I sit up front and the heat from the engine blows directly onto my feet and makes them feel as if there are a million tiny insects inside ankles and legs, all carrying micro-knives that they are using to liberate themselves from my skin. We are almost instantly in a traffic jam, and I’m picturing how the pothole filled roads of Zimbabwe were never this crowded. Why aren’t all of these people walking instead of driving, thus freeing up more road space for hard luck cases like me?

The entire drive is a pityfest.

Hudge is talking animatedly about everything she’s done since we’ve been gone. We’ve been to Zimbabwe but she’s out adventured us by weathering two weeks of vacation with her parents, a trip to Hawaii, and doing a stint at Burning Man. She’s well-rested and upbeat and ready to talk, and I feel like a caveman right after a bison hunt.
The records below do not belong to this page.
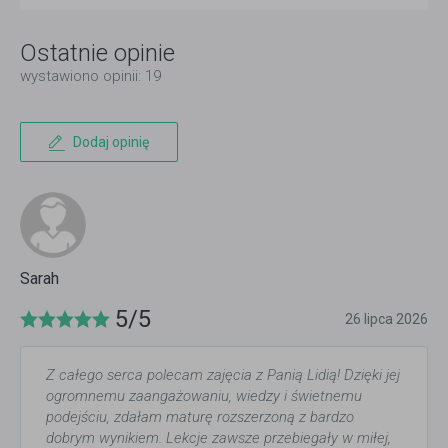
Ostatnie opinie
wystawiono opinii: 19
Dodaj opinię
Sarah
5/5
26 lipca 2026
Z całego serca polecam zajęcia z Panią Lidią! Dzięki jej
ogromnemu zaangażowaniu, wiedzy i świetnemu
podejściu, zdałam maturę rozszerzoną z bardzo
dobrym wynikiem. Lekcje zawsze przebiegały w miłej,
I want to be a good friend and concentrate on the details of her trips, I want to be able to tell her the details of mine, but instead, all I can eek out is “It was good. We saw over 40 elephants,” because it takes that much energy not to scream about the itching and about the stupid Seattle traffic that stands between me and my feet’s date with ice cold destiny. When Hudge misses the exit to our house, I think I’m going to burst into tears. We will never get home. These bites will never stop itching. I am a bad friend. A bad wife. A big whiner.
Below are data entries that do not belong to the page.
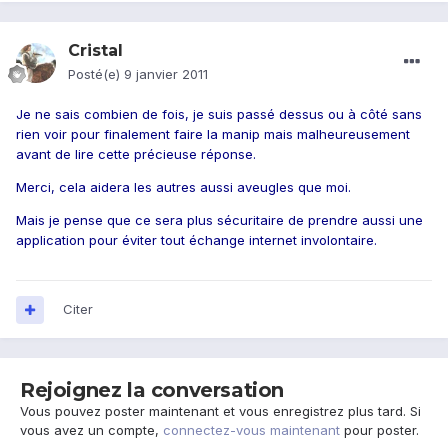
Cristal
Posté(e)
9 janvier 2011
Je ne sais combien de fois, je suis passé dessus ou à côté sans
rien voir pour finalement faire la manip mais malheureusement
avant de lire cette précieuse réponse.
Merci, cela aidera les autres aussi aveugles que moi.
Mais je pense que ce sera plus sécuritaire de prendre aussi une
application pour éviter tout échange internet involontaire.
Citer
Rejoignez la conversation
Vous pouvez poster maintenant et vous enregistrez plus tard. Si
vous avez un compte,
connectez-vous maintenant
pour poster.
Finally, we pull up to our building, unload our goods, wave goodbye to her and say what I hope sounds like a sincere thanks because I do sincerely mean it, I just can’t sound sincere because I might be dying of terminal  mosquito bite. We knock our bags into half the walls of the hallway and I swear, like I always do, that next time I travel I will pack light. How stupid are Americans, thinking they need so much luggage? And also, why is Seattle warmer than Harare was? Is this city trying screw with me?
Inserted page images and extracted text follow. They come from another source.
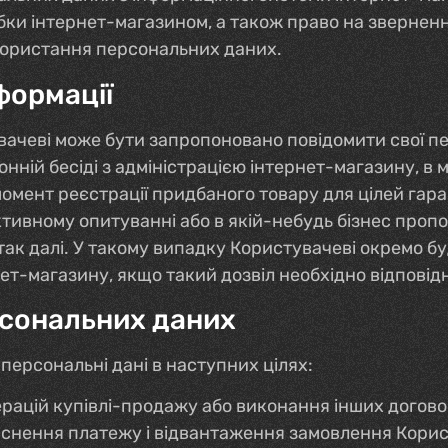
бки інтернет-магазином, а також право на звернен
икористання персональних даних.
формації
вачеві може бути запропоновано повідомити свої пе
онній бесіді з адміністрацією інтернет-магазину, в
омент реєстрації придбаного товару для цілей гаран
ктивному опитуванні або в якій-небудь бізнес пропо
так далі. У такому випадку Користувачеві окремо б
ет-магазину, якщо такий дозвіл необхідно відповід
рсональних даних
персональні дані в наступних цілях:
рацій купівлі-продажу або виконання інших догово
йснення платежу і відвантаження замовлення Корис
Z unlocks our apartment door and I strip off my clothes before he has it shut and locked. If we had neighbors at our end of the hall, they would have seen me starkers and I wouldn’t have cared. He looks at me like I’ve gone off my tree, but I know if I don’t get instantly into a cold shower and calm the crazy that is crawling up my feet, ankles and calves towards my brain, I will die. I’ve been through this before. It’s just exhaustion and moving my brain and body across time zones and cultures in a 24 hour span, and the pills I’ve taken to make the itching tolerable, and the intolerable itching. At this exact juncture I don’t like the city, I don’t like this tiny shower with the curtain that grabs me instead of Z-mas lovely big curtainless shower room, I don’t like our aloneness, or that we’ve missed tea with Skampy. I cry a little while the last traces of Zimbabwe wash off of me and swirl down our hundred year old Seattle drain.

When I emerge, slightly more sane, Z has three fans pointed at the sofa and a pan of water on the floor filled with ice cubes. He smiles at me like he loves me and I wonder if he’s suffering short-term memory loss. But this is how he is: he has patience and an accent and he’s taken me to one home and brought me back to another.

I might be itchy, but I know I’m lucky. So lucky.